According to the COPD Foundation’s information, spirometry is needed because “leaving symptoms misdiagnosed, untreated, or undertreated may cause them to worsen faster than if they were treated with proper medication and therapy…providing a proper diagnosis means individuals will receive the right treatments and follow-up monitoring.”

The Language of COPD Severity

The standardized reference for the severity of COPD is the GOLD criteria. The criteria were developed by an international group of healthcare and public health professionals and define COPD severity based on the amount of airflow obstruction measured by spirometry, a value referred to as the FEV1. Referring to the obstruction level as mild, moderate, severe, or very severe, GOLD criteria are often used to standardize research and by federal agencies to establish disability and pulmonary rehabilitation (PR) conditions for coverage. Patient Kandy Blankartz’s airflow obstruction measures made her a candidate for both disability coverage and PR.

Kandy Blankartz and family

Kandy Blankartz, back row and fourth from left, is pictured with her family at the 2019 Mobridge Regional Hospital and Clinics Fall Bazaar. Blankartz has been providing COPD information at this annual event.

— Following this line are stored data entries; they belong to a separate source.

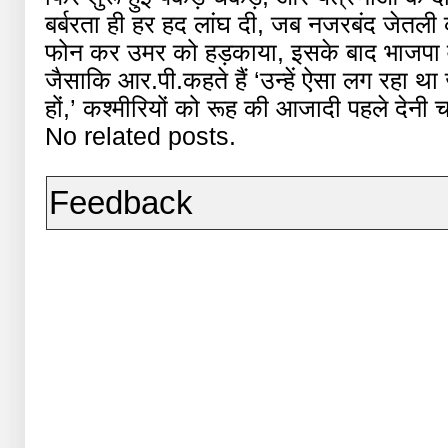
बर्बरता ही हर हद लांघ दी, जब नजरबंद जेत
फोन कर उमर को हड़काया, इसके बाद भाजपा वा
जैसाकि आर.पी.कहते हैं ‘उन्हें ऐसा लग रहा थ
हों,’ कश्मीरियों को रूह की आजादी पहले देनी 
No related posts.
Feedback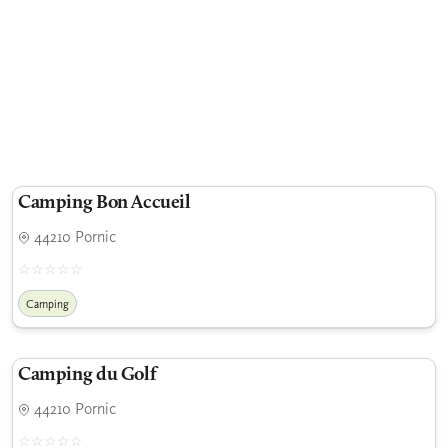
Camping Bon Accueil
44210 Pornic
Camping
Camping du Golf
44210 Pornic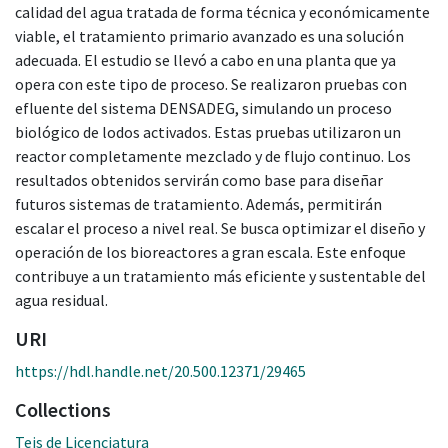
calidad del agua tratada de forma técnica y económicamente
viable, el tratamiento primario avanzado es una solución
adecuada. El estudio se llevó a cabo en una planta que ya
opera con este tipo de proceso. Se realizaron pruebas con
efluente del sistema DENSADEG, simulando un proceso
biológico de lodos activados. Estas pruebas utilizaron un
reactor completamente mezclado y de flujo continuo. Los
resultados obtenidos servirán como base para diseñar
futuros sistemas de tratamiento. Además, permitirán
escalar el proceso a nivel real. Se busca optimizar el diseño y
operación de los bioreactores a gran escala. Este enfoque
contribuye a un tratamiento más eficiente y sustentable del
agua residual.
URI
https://hdl.handle.net/20.500.12371/29465
Collections
Teis de Licenciatura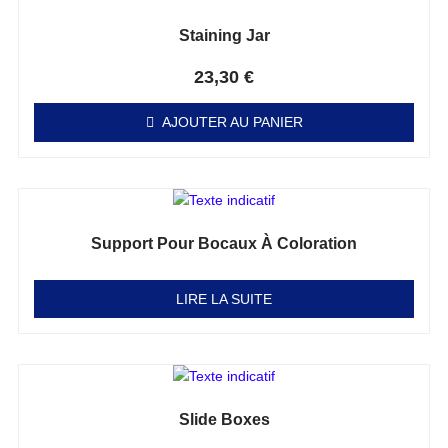
Staining Jar
Note
0
sur 5
23,30
€
AJOUTER AU PANIER
Support Pour Bocaux À Coloration
Note
0
sur 5
LIRE LA SUITE
Slide Boxes
Note
0
sur 5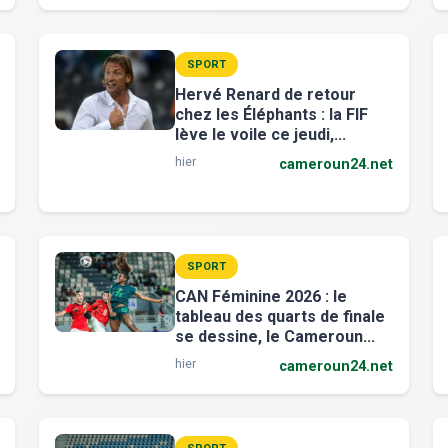
SPORT
Hervé Renard de retour
chez les Éléphants : la FIF
lève le voile ce jeudi,...
hier
cameroun24.net
SPORT
CAN Féminine 2026 : le
tableau des quarts de finale
se dessine, le Cameroun...
hier
cameroun24.net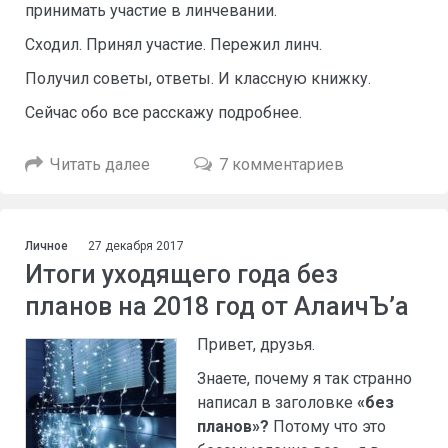
принимать участие в линчевании.
Сходил. Принял участие. Пережил линч.
Получил советы, ответы. И классную книжку.
Сейчас обо все расскажу подробнее.
Читать далее
7 комментариев
Личное
27 декабря 2017
Итоги уходящего года без
планов на 2018 год от АлаичЪ’а
Привет, друзья.
Знаете, почему я так странно
написал в заголовке
«без
планов»?
Потому что это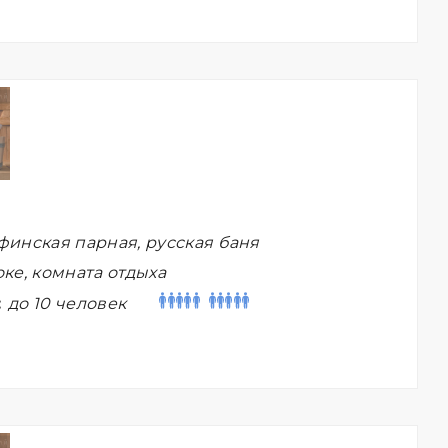
финская парная, русская баня
ке, комната отдыха
:
до 10 человек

Blankartz, age 71, lives in Mobridge, South Dakota, a small rural town in the north central part of the state and located on the Missouri River. She has 5 children. She also has 13 grandchildren. Attending her grandchildren’s sporting events, concerts, and even having lunch with them at school is a priority for Blankartz — despite the fact that she has COPD and has been on oxygen for 22 years. A State Captain for the COPD Foundation, Blankartz said her COPD diagnosis is a bit more complex since it is an overlap diagnosis that comes from several lifelong chronic lower respiratory diseases: asthma, bronchiectasis, and emphysema. She now also has pulmonary hypertension, a heart condition often linked to chronic lung diseases.

Blankartz said she’s had spirometry testing over the years. Driving anywhere from 2 to 4 to 8 hours round trip to see allergists or lung specialists, she recalls some of her doctors did spirometry regularly, others less often. The results weren’t routinely discussed. However, she recalls with clarity the first time her spirometry meant something important.

“I never woke up to the importance of spirometry until I changed doctors in the ’90s,” she said. “When that doctor did spirometry, he looked at my numbers and then he looked at me and told me they were so bad, I qualified for disability. Now, when my specialist does spirometry, I always ask about my numbers and get a copy of my results. I had PFTs [a pulmonary function test] recently, and I was really happy that my numbers have only gone down 1 point in the past 2 years.”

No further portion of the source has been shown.